CASE NO. 4619 CRB-7-02-12

COMPENSATION REVIEW BOARD

WORKERS’ COMPENSATION COMMISSION

DECEMBER 29, 2003

DARRELL CONERLY

CLAIMANT-APPELLANT

v.

IBM

EMPLOYER

and

LIBERTY MUTUAL INSURANCE

INSURER

RESPONDENTS-APPELLEES

APPEARANCES:

The claimant, Darrell Conerly, appeared pro se.

The respondents IBM and Liberty Mutual Insurance were represented by Steven G. Howe, Esq., Law Offices of Robert M. Brennan, One Century Tower, 265 Church Street, Suite 802, New Haven, CT 06510.

This Petition for Review from the December 30, 2002 Finding and Dismissal of the Commissioner acting for the Seventh District was heard July 18, 2003 before a Compensation Review Board panel consisting of the Commission Chairman John A. Mastropietro and Commissioners Howard H. Belkin and Ernie R. Walker.

OPINION

JOHN A. MASTROPIETRO, CHAIRMAN. The claimant, Darrell Conerly, has appealed from the December 30, 2002 Finding and Dismissal of the Commissioner acting for the Seventh District. We affirm the decision of the trial commissioner.1

The pertinent facts to this appeal are as follows. On January 9, 2001 the claimant filed a Form 30C with the Seventh District Workers’ Compensation Commission office. The date of injury listed on the Form 30C was August 14, 1997. The trial commissioner took administrative notice of that Form 30C. December 30, 2002 Transcript, pp. 15, 22.

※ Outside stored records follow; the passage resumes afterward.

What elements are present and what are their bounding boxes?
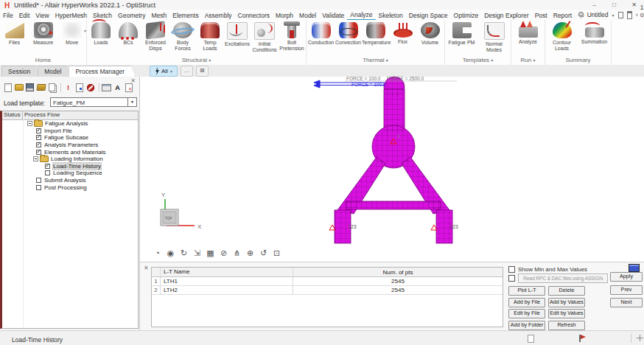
copy-icon[interactable] (47, 83, 57, 92)
menu-skeleton[interactable]: Skeleton (376, 10, 406, 20)
entity-more-button[interactable]: … (181, 66, 193, 77)
edit-by-file-button[interactable]: Edit by File (508, 309, 545, 318)
ribbon-item-enforced-disps[interactable]: Enforced Disps (142, 22, 169, 57)
checkbox-checked-icon[interactable] (36, 150, 41, 155)
menu-validate[interactable]: Validate (319, 10, 347, 20)
tab-session[interactable]: Session (1, 66, 41, 77)
session-selector[interactable]: Untitled (587, 11, 609, 18)
ribbon-group-label-structural[interactable]: Structural ▾ (87, 57, 306, 65)
move-cross-icon[interactable] (637, 335, 643, 341)
ribbon-item-convection[interactable]: Convection (335, 22, 362, 57)
font-icon[interactable]: A (113, 83, 122, 92)
ribbon-item-initial-conditions[interactable]: Initial Conditions (251, 22, 279, 57)
monitor-icon[interactable] (629, 264, 640, 272)
model-canvas[interactable]: FORCE = 100.0 FORCE = 2500.0 FORCE = 100… (309, 73, 472, 245)
triad-toggle-icon[interactable]: ⋔ (231, 248, 242, 258)
checkbox-unchecked-icon[interactable] (36, 185, 41, 190)
checkbox-checked-icon[interactable] (45, 164, 50, 169)
ribbon-item-analyze[interactable]: Analyze (512, 22, 545, 57)
menu-mesh[interactable]: Mesh (148, 10, 169, 20)
apply-button[interactable]: Apply (610, 272, 643, 282)
ribbon-item-excitations[interactable]: Excitations (224, 22, 251, 57)
ribbon-item-normal-modes[interactable]: Normal Modes (478, 22, 511, 57)
table-row[interactable]: 2 LTH2 2545 (152, 286, 503, 295)
menu-elements[interactable]: Elements (169, 10, 201, 20)
add-by-folder-button[interactable]: Add by Folder (508, 321, 545, 330)
ribbon-item-flux[interactable]: Flux (389, 22, 416, 57)
tab-process-manager[interactable]: Process Manager (69, 66, 136, 77)
view-triad[interactable]: Y X TOP (152, 190, 211, 239)
ribbon-item-volume[interactable]: Volume (416, 22, 444, 57)
menu-design-explorer[interactable]: Design Explorer (481, 10, 531, 20)
view-sphere-icon[interactable]: ◔ (152, 248, 163, 258)
spin-view-icon[interactable]: ↺ (258, 248, 269, 258)
true-view-icon[interactable]: ◉ (165, 248, 176, 258)
entity-filter-button[interactable]: All ▾ (150, 66, 178, 77)
save-template-icon[interactable] (25, 83, 35, 92)
dropdown-arrow-icon[interactable]: ▼ (127, 98, 136, 106)
lock-view-icon[interactable]: ⊡ (271, 248, 282, 258)
add-by-values-button[interactable]: Add by Values (548, 298, 585, 307)
ribbon-item-summation[interactable]: Summation (578, 22, 611, 57)
run-task-icon[interactable]: ! (63, 83, 73, 92)
graphics-viewport[interactable]: FORCE = 100.0 FORCE = 2500.0 FORCE = 100… (140, 77, 644, 262)
checkbox-checked-icon[interactable] (36, 135, 41, 140)
wireframe-icon[interactable]: ⊘ (218, 248, 229, 258)
checkbox-checked-icon[interactable] (36, 128, 41, 133)
ribbon-item-bcs[interactable]: BCs (115, 22, 142, 57)
next-button[interactable]: Next (610, 298, 643, 307)
menu-optimize[interactable]: Optimize (451, 10, 482, 20)
ribbon-item-bolt-pretension[interactable]: Bolt Pretension (279, 22, 306, 57)
ribbon-group-label-templates[interactable]: Templates ▾ (445, 57, 511, 65)
checkbox-checked-icon[interactable] (36, 142, 41, 147)
page-layout-icon[interactable] (627, 11, 632, 19)
clear-document-icon[interactable] (124, 83, 133, 92)
menu-morph[interactable]: Morph (273, 10, 296, 20)
tab-model[interactable]: Model (38, 66, 72, 77)
ribbon-group-label-run[interactable]: Run ▾ (511, 57, 545, 65)
add-by-file-button[interactable]: Add by File (508, 298, 545, 307)
fit-view-icon[interactable]: ⇲ (192, 248, 203, 258)
ribbon-item-fatigue-pm[interactable]: Fatigue PM (446, 22, 478, 57)
table-row[interactable]: 1 LTH1 2545 (152, 277, 503, 286)
rotate-view-icon[interactable]: ↻ (178, 248, 189, 258)
menu-geometry[interactable]: Geometry (115, 10, 148, 20)
edit-by-values-button[interactable]: Edit by Values (548, 309, 585, 318)
clipboard-icon[interactable] (528, 335, 534, 343)
menu-edit[interactable]: Edit (16, 10, 33, 20)
ribbon-item-temperature[interactable]: Temperature (362, 22, 389, 57)
ribbon-item-move[interactable]: Move▾ (57, 22, 86, 57)
menu-hypermesh[interactable]: HyperMesh (52, 10, 90, 20)
panel-view-icon[interactable] (102, 83, 111, 92)
ribbon-item-temp-loads[interactable]: Temp Loads (197, 22, 224, 57)
report-icon[interactable] (74, 83, 84, 92)
shaded-mesh-icon[interactable]: ▦ (205, 248, 216, 258)
menu-report[interactable]: Report (550, 10, 575, 20)
menu-connectors[interactable]: Connectors (235, 10, 273, 20)
menu-post[interactable]: Post (532, 10, 550, 20)
plot-lt-button[interactable]: Plot L-T (508, 286, 545, 296)
open-template-icon[interactable] (14, 83, 24, 92)
pager-prev-icon[interactable]: ‹ (636, 11, 638, 18)
collapse-icon[interactable] (27, 121, 32, 126)
stop-icon[interactable] (85, 83, 95, 92)
ribbon-item-body-forces[interactable]: Body Forces (169, 22, 197, 57)
ribbon-item-loads[interactable]: Loads (88, 22, 115, 57)
checkbox-unchecked-icon[interactable] (508, 266, 515, 273)
zoom-lens-icon[interactable]: ⊕ (245, 248, 256, 258)
menu-sketch[interactable]: Sketch (90, 10, 115, 20)
menu-model[interactable]: Model (296, 10, 319, 20)
ribbon-group-label-thermal[interactable]: Thermal ▾ (307, 57, 444, 65)
collapse-icon[interactable] (33, 156, 38, 161)
delete-button[interactable]: Delete (548, 286, 585, 296)
ribbon-item-measure[interactable]: Measure (29, 22, 57, 57)
select-view-icon[interactable] (618, 12, 623, 18)
entity-close-button[interactable]: ⊠ (196, 66, 209, 77)
menu-design-space[interactable]: Design Space (406, 10, 451, 20)
ribbon-item-files[interactable]: Files (0, 22, 29, 57)
menu-file[interactable]: File (0, 10, 16, 20)
new-template-icon[interactable] (3, 83, 13, 92)
ribbon-item-conduction[interactable]: Conduction (307, 22, 335, 57)
menu-view[interactable]: View (32, 10, 52, 20)
chevron-down-icon[interactable]: ▾ (84, 28, 86, 33)
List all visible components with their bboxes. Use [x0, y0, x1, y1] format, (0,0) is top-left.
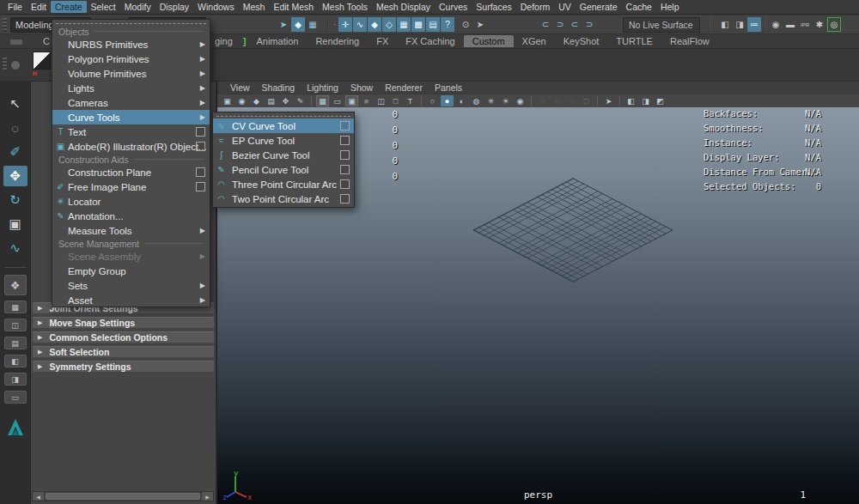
shelf-tab[interactable]: ]: [241, 35, 248, 47]
panel-toolbar-icon[interactable]: [421, 96, 422, 106]
layout-shortcut-button[interactable]: ◫: [4, 319, 27, 331]
statusline-icon[interactable]: ∿: [353, 17, 367, 32]
panel-toolbar-icon[interactable]: ◉: [235, 95, 248, 106]
menubar-item[interactable]: Windows: [193, 1, 239, 13]
statusline-icon[interactable]: ➤: [473, 17, 487, 32]
menu-item[interactable]: Scene Assembly ▶: [52, 249, 210, 264]
panel-toolbar-icon[interactable]: ✎: [294, 95, 307, 106]
menubar-item[interactable]: Edit: [27, 1, 51, 13]
statusline-icon[interactable]: ➤: [277, 17, 290, 32]
statusline-icon[interactable]: ▦: [397, 17, 411, 32]
panel-toolbar-icon[interactable]: ●: [441, 95, 454, 106]
option-box[interactable]: [340, 179, 350, 189]
option-box[interactable]: [196, 142, 205, 151]
collapsible-section-header[interactable]: ▶ Common Selection Options: [33, 331, 214, 343]
toolbox-tool-button[interactable]: ∿: [3, 238, 27, 258]
shelf-tab[interactable]: TURTLE: [607, 35, 661, 47]
menu-tearoff-handle[interactable]: [56, 20, 206, 24]
panel-menu-item[interactable]: Lighting: [301, 82, 344, 93]
option-box[interactable]: [196, 127, 205, 137]
layout-shortcut-button[interactable]: ▤: [4, 337, 27, 349]
shelf-tab[interactable]: FX: [368, 35, 397, 47]
scrollbar-thumb[interactable]: [46, 493, 200, 500]
menu-item[interactable]: Cameras ▶: [52, 95, 210, 110]
layout-shortcut-button[interactable]: ▦: [4, 301, 27, 313]
toolbox-tool-button[interactable]: ◌: [3, 118, 27, 138]
menu-item[interactable]: Construction Plane ▶: [52, 165, 210, 179]
submenu-item[interactable]: ʃ Bezier Curve Tool: [213, 148, 354, 162]
menubar-item[interactable]: Create: [51, 1, 87, 13]
horizontal-scrollbar[interactable]: ◀ ▶: [32, 491, 214, 501]
menu-item[interactable]: ✳ Locator ▶: [52, 194, 210, 209]
statusline-icon[interactable]: ▦: [306, 17, 320, 32]
submenu-item[interactable]: ◠ Two Point Circular Arc: [213, 191, 354, 206]
menubar-item[interactable]: Deform: [516, 1, 554, 13]
panel-toolbar-icon[interactable]: ▤: [265, 95, 277, 106]
shelf-tab[interactable]: KeyShot: [555, 35, 608, 47]
panel-toolbar-icon[interactable]: □: [389, 95, 402, 106]
panel-toolbar-icon[interactable]: ✳: [484, 95, 497, 106]
panel-toolbar-icon[interactable]: ◆: [250, 95, 263, 106]
menubar-item[interactable]: Help: [656, 1, 684, 13]
option-box[interactable]: [340, 165, 350, 174]
statusline-icon[interactable]: ◉: [769, 17, 783, 32]
shelf-tab[interactable]: Custom: [464, 35, 514, 47]
option-box[interactable]: [340, 194, 350, 203]
menu-item[interactable]: Construction Aids ▶: [52, 154, 210, 165]
menu-item[interactable]: Volume Primitives ▶: [52, 66, 210, 81]
statusline-icon[interactable]: ◧: [718, 17, 732, 32]
panel-toolbar-icon[interactable]: ◩: [654, 95, 667, 106]
toolbox-tool-button[interactable]: ✐: [3, 142, 27, 162]
shelf-tab[interactable]: Rendering: [307, 35, 368, 47]
scroll-right-arrow[interactable]: ▶: [202, 492, 213, 501]
panel-toolbar-icon[interactable]: ◌: [565, 95, 578, 106]
menu-item[interactable]: ✎ Annotation... ▶: [52, 209, 210, 223]
panel-toolbar-icon[interactable]: ◐: [455, 95, 468, 106]
statusline-icon[interactable]: ◨: [733, 17, 746, 32]
panel-menu-item[interactable]: Shading: [256, 82, 302, 93]
menu-item[interactable]: Sets ▶: [52, 278, 210, 293]
menu-item[interactable]: T Text ▶: [52, 124, 210, 139]
menubar-item[interactable]: Curves: [435, 1, 472, 13]
layout-shortcut-button[interactable]: ▭: [4, 391, 27, 404]
menubar-item[interactable]: Cache: [622, 1, 656, 13]
panel-menu-item[interactable]: View: [224, 82, 256, 93]
option-box[interactable]: [340, 121, 350, 131]
menu-item[interactable]: Curve Tools ▶: [52, 110, 210, 124]
menu-item[interactable]: Polygon Primitives ▶: [52, 52, 210, 66]
panel-toolbar-icon[interactable]: ■: [360, 95, 373, 106]
statusline-icon[interactable]: ✛: [338, 17, 352, 32]
statusline-icon[interactable]: ⊃: [553, 17, 567, 32]
submenu-item[interactable]: ◠ Three Point Circular Arc: [213, 177, 354, 191]
statusline-icon[interactable]: ▤: [426, 17, 440, 32]
live-surface-field[interactable]: No Live Surface: [623, 17, 700, 33]
menubar-item[interactable]: Display: [155, 1, 193, 13]
panel-toolbar-icon[interactable]: ◉: [514, 95, 527, 106]
menubar-item[interactable]: Surfaces: [472, 1, 515, 13]
statusline-icon[interactable]: ≔: [747, 17, 761, 32]
panel-toolbar-icon[interactable]: [311, 96, 312, 106]
menu-item[interactable]: ▣ Adobe(R) Illustrator(R) Object... ▶: [52, 139, 210, 154]
panel-toolbar-icon[interactable]: ◌: [536, 95, 549, 106]
statusline-icon[interactable]: ·: [332, 17, 338, 32]
menu-item[interactable]: Lights ▶: [52, 81, 210, 95]
option-box[interactable]: [340, 150, 350, 160]
toolbox-tool-button[interactable]: ✥: [3, 166, 27, 186]
menubar-item[interactable]: File: [3, 1, 27, 13]
shelf-tab-partial[interactable]: C: [43, 36, 50, 46]
layout-shortcut-button[interactable]: ◧: [4, 355, 27, 367]
toolbox-tool-button[interactable]: ▣: [3, 214, 27, 234]
menu-item[interactable]: ✐ Free Image Plane ▶: [52, 179, 210, 194]
shelf-options-button[interactable]: [11, 61, 20, 70]
statusline-icon[interactable]: ▬: [783, 17, 797, 32]
menubar-item[interactable]: Mesh Display: [372, 1, 435, 13]
menu-tearoff-handle[interactable]: [216, 112, 350, 117]
statusline-icon[interactable]: ▩: [411, 17, 425, 32]
menubar-item[interactable]: Edit Mesh: [269, 1, 318, 13]
menubar-item[interactable]: Mesh Tools: [318, 1, 372, 13]
shelf-tab[interactable]: Animation: [247, 35, 307, 47]
shelf-tab[interactable]: RealFlow: [661, 35, 718, 47]
menu-item[interactable]: Empty Group ▶: [52, 264, 210, 278]
panel-toolbar-icon[interactable]: ▣: [221, 95, 234, 106]
panel-toolbar-icon[interactable]: ◨: [639, 95, 652, 106]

The issue before the trial commissioner at the formal hearing was the Respondents’ Motion to Dismiss. At the formal hearing the trial commissioner asked the claimant a series of questions. Among the questions posed to the claimant by the trial commissioner were; whether the claimant received any medical treatment for his alleged injury within one year from his last date of employment, whether the claimant signed a voluntary agreement relating to his claim, whether the claimant had a hearing or requested a hearing on this case within one year of his last date of employment. To all these questions posed by the trier the claimant responded in the negative. See December 30, 2002 Transcript, pp. 4-6, 9-11, and 13.

The commissioner found that the claimant’s filing of his claim occurred more than one year following the date of his alleged injury. Additionally, the claimant’s testimony before the trier indicated none of the three exceptions to the requirement of a written notice of claim set out in § 31-294c(a) were met. Thus, the trier granted the Respondents’ Motion to Dismiss. December 30, 2002 Transcript, pp. 24, 25.

On December 31, 2002, the claimant filed a Petition for Review from the commissioner’s ruling on the Motion to Dismiss. The only document filed by the claimant that may arguably be construed as providing his reasons of appeal is a document titled, “Motion To Correct.” That document was received by the Compensation Review Board on January 27, 2003. Although this “Motion to Correct” was ultimately denied by the trial commissioner, the substance of the document was addressed to the Compensation Review Board. We have previously given pro se appellants some leeway as to the form of documents filed in pursuit of their appeal. McCarthy v. AT&T Communications, Inc., 3689 CRB-6-97-9 (August 7, 1998); Hines v. Linc Scientific Imaging, 3037 CRB-8-95-3 (April 14, 1997). If the document the pro se party filed adequately states their reasons for appeal, we have allowed the appeal to go forward. Id.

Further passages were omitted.